Require male circumcision
In the Bible, Abraham was commanded by God to undergo circumcision, as a sign of the divine covenant established between them. This requirement was subsequently inherited by all of Abraham’s male descendants; accordingly, it has since remained an established practice throughout the long history of Judaism. According to the Torah (the first section of the Hebrew Bible), male Jewish newborns are to be circumcised on the eighth day after their birth. This occasion is commonly known as a bris (short for “covenant of circumcision”), and has the status of a religious ceremony. The actual procedure is performed by a trained Jewish specialist known as a mohel (“circumciser”), and a celebratory meal follows the ritual.

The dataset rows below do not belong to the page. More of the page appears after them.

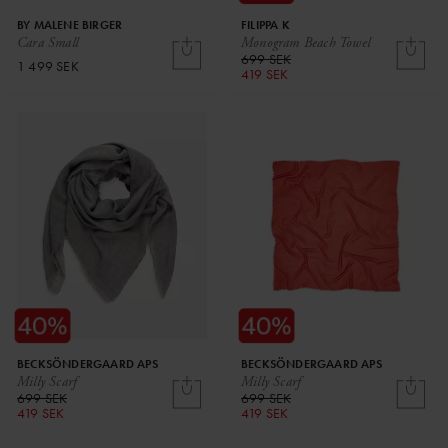
BY MALENE BIRGER
FILIPPA K
Cara Small
Monogram Beach Towel
699 SEK
1 499 SEK
419 SEK
BECKSÖNDERGAARD APS
BECKSÖNDERGAARD APS
Milly Scarf
Milly Scarf
699 SEK
699 SEK
419 SEK
419 SEK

Although it is not commanded by the Quran, male circumcision is mentioned approvingly in hadith collections (compiled sayings or deeds of the prophet Muhammad, looked up to by faithful Muslims as a reliable guide to understanding and behavior). Muhammad himself was circumcised, as were previous prophets going all the way back to Abraham. Consequently, male circumcision (known as khitan or tahara) has been a common standard practice — a virtual requirement — in Islam since its earliest days. Most Muslims consider the rite obligatory, and even those who may not still regard the practice as religiously meritorious and highly recommended.
Specific timing and associated customs regarding the rite of circumcision vary from Islamic culture to Islamic culture. In some area, boys traditionally undergo it as a puberty rite, or similar youthful rite of passage (for example, upon memorizing the Quran in its entirety); elsewhere, it may be performed shortly after birth, by a doctor in a modern hospital. While no particular age is specified for the rite, somewhere around the age of seven is a common and widespread practice. In contrast with their Judaic and Islamic cousins (all three being regarded as Abrahamic faiths), most Christians do not regard circumcision as a religious obligation.